Für einen einzigen Abend verwandelt sich der Südrasen des Weißen Hauses in eine Kampfarena. Sieben Kämpfe der UFC feiern den achtzigsten Geburtstag von Donald Trump und den zweihundertfünfzigsten Jahrestag der Unabhängigkeit, mehr als sechzig Millionen Dollar kostet der Bau, und am Ende wird nur einer im Trockenen sitzen!

Es gibt einen Rasen vor dem Weißen Haus, auf dem im Frühjahr die Kinder ihre Ostereier rollen und auf dem sonst der Hubschrauber Marine One niedergeht, um den Präsidenten aus der Stadt zu tragen. Dieser Rasen ist nun fast zur Gänze von einer Arena bedeckt. An die Stelle des Grases ist staubige Erde getreten, und in der Mitte steht ein Käfig. Gebaut wird das alles für einen einzigen Abend. Am Sonntag tragen sieben Kämpfe der Mischkampfliga UFC den achtzigsten Geburtstag von Donald Trump und, im selben Atemzug, den zweihundertfünfzigsten Jahrestag der Unterzeichnung der Unabhängigkeitserklärung. Die Geburt einer Nation und die eines Mannes fallen so zusammen, dass man kaum noch weiß, wessen Fest hier eigentlich begangen wird.

Von Weitem hat das Gebilde etwas von einem Raumschiff, als sei eine Maschine vom fremden Stern gekommen, um Amerikas Anführer zu einer Unterredung zu nötigen. Von Nahem aber ist es der achteckige Käfig der Liga, neun Meter im Durchmesser, sorgsam jenem Achteck nachgeformt, das die UFC als ihr Zeichen führt, ein auf die Kante gekipptes Stoppschild aus Drahtgeflecht mit gepolsterten Ecken, auf denen die Sponsoren ihre Namen tragen, Morgan & Morgan, Bud Light, Dodge Ram, Corona Extra und Polymarket, das sich für den größten Vorhersagemarkt der Welt hält.
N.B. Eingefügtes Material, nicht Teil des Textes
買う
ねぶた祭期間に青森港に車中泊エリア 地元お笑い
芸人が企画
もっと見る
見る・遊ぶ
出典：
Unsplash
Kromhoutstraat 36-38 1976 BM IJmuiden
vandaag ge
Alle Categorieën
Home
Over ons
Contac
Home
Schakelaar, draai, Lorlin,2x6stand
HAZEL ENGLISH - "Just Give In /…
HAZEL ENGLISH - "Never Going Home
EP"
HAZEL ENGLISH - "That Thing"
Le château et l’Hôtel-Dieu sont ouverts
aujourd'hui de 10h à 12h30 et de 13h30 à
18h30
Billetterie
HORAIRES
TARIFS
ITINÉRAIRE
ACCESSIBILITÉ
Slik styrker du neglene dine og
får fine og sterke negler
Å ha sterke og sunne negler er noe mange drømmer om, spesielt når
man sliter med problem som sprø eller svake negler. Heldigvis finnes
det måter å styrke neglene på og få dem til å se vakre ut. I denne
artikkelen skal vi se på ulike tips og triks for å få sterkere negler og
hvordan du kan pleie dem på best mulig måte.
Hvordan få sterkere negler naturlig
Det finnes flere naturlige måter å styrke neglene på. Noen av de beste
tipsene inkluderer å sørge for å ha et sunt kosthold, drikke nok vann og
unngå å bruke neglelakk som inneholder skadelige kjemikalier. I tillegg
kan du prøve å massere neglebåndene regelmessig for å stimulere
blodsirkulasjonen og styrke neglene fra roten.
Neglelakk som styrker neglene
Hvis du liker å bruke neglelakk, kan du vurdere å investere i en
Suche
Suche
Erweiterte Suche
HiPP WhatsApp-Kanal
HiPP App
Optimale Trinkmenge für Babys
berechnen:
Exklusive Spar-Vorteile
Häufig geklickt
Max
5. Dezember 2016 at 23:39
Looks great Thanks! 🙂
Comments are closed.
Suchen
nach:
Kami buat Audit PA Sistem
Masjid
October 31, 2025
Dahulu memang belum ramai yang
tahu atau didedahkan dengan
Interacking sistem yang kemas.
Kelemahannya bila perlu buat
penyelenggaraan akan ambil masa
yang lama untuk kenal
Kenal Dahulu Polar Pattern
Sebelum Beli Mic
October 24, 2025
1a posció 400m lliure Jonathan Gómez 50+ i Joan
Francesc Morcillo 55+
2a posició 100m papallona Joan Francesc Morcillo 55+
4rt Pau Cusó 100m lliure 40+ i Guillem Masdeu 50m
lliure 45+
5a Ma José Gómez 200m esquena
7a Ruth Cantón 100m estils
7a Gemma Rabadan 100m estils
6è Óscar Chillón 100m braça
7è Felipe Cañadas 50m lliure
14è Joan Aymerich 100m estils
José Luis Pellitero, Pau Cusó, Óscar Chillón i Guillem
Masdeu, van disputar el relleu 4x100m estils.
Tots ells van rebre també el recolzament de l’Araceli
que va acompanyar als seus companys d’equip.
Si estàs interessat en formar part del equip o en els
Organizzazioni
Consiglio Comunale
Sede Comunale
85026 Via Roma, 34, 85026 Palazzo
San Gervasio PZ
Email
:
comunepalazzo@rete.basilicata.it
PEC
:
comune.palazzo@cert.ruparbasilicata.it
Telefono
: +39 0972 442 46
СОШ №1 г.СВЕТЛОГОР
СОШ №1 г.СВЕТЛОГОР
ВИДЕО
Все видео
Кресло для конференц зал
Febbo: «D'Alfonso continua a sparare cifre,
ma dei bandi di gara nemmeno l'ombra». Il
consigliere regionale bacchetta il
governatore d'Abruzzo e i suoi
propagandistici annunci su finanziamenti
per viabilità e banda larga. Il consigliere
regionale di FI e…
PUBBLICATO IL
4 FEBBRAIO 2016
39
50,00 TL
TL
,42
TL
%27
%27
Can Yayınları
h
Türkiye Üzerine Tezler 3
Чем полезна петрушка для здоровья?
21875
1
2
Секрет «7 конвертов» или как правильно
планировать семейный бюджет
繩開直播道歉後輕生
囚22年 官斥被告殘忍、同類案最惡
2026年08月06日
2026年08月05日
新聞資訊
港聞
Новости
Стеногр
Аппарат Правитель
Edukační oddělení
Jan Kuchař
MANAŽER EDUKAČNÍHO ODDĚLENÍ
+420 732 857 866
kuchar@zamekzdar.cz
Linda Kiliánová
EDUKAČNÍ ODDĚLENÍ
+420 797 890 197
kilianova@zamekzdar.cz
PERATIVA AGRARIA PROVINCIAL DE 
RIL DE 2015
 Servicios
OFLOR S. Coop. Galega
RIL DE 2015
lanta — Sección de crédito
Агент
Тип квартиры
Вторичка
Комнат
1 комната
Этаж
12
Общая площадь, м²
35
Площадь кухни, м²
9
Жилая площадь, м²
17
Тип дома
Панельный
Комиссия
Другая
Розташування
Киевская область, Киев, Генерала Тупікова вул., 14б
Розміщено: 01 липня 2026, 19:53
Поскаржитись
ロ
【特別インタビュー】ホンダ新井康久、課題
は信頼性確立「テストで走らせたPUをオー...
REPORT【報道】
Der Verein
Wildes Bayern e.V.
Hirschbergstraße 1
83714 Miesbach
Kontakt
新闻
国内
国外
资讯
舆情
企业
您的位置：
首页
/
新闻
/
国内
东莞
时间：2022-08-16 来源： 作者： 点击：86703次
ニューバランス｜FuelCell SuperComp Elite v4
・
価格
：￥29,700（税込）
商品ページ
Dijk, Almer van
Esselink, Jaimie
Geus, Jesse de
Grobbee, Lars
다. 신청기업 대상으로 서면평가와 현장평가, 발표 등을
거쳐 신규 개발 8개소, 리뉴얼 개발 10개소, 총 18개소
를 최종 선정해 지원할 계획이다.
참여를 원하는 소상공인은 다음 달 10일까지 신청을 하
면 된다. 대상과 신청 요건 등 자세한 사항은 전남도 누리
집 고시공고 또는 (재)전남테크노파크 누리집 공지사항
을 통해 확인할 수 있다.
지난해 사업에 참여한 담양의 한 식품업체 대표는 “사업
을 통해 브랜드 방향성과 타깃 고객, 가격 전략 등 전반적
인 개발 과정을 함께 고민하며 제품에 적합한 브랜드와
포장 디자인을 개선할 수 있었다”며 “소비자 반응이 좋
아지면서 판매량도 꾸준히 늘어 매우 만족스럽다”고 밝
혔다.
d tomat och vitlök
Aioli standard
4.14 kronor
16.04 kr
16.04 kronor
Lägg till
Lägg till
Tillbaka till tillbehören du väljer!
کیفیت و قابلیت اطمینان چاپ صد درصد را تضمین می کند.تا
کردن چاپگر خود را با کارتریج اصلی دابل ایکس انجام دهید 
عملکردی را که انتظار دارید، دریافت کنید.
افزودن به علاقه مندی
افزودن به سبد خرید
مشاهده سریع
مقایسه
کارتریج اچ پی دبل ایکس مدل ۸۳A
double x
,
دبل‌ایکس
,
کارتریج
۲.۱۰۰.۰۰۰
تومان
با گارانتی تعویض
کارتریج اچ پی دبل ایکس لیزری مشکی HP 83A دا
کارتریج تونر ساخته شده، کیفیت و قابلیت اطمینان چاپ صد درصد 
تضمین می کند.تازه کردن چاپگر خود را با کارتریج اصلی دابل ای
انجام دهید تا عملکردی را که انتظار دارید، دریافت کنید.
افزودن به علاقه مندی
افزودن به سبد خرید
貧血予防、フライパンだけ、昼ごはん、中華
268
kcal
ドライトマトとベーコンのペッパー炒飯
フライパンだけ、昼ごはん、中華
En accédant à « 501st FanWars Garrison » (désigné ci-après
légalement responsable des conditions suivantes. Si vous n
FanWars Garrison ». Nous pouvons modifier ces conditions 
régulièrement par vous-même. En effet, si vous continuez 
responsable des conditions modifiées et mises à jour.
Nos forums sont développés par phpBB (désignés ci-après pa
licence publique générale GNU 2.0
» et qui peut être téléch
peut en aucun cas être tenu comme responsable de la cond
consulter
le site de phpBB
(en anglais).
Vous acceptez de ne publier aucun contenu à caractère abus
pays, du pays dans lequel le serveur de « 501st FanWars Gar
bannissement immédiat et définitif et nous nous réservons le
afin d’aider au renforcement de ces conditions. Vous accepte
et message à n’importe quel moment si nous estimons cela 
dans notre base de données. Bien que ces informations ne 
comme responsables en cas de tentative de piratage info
Darüber hängt die Klaue, ein vierseitiges Ungetüm, das sich über siebenundzwanzig Meter emporbiegt und Lichter, Lautsprecher, schwere Kabelstränge und vier große Schirme trägt, auf dass auch die entfernten Zuschauer die Schläge unten verfolgen. Nicht an die Kralle einer Katze ist dabei zu denken, sondern an jenen blechernen Greifarm, der in den Spielhallen nach Plüschtieren tastet, was dem Ganzen das Außerirdische gibt. Ringsum reihen sich Ränge mit grauen Klappstühlen, Platz für mehr als viertausend Menschen. Was es kostet, steht in einer Eingabe des Nationalparkdienstes, der den Südrasen verwaltet und sich vor Gericht gegen eine Klage wehrt, die den Abend verhindern will. Mehr als sechzig Millionen Dollar und Zehntausende Arbeitsstunden seien in den Bau geflossen. Das Weiße Haus beteuert, die UFC komme für die Kosten auf, doch in derselben Eingabe heißt es, sieben Behörden hätten erhebliche Mittel und Kräfte abgestellt, unter ihnen das Heimatschutzministerium und die Bundesluftfahrtbehörde. So trägt der Staat das Fest mit und nennt es ein privates Vergnügen.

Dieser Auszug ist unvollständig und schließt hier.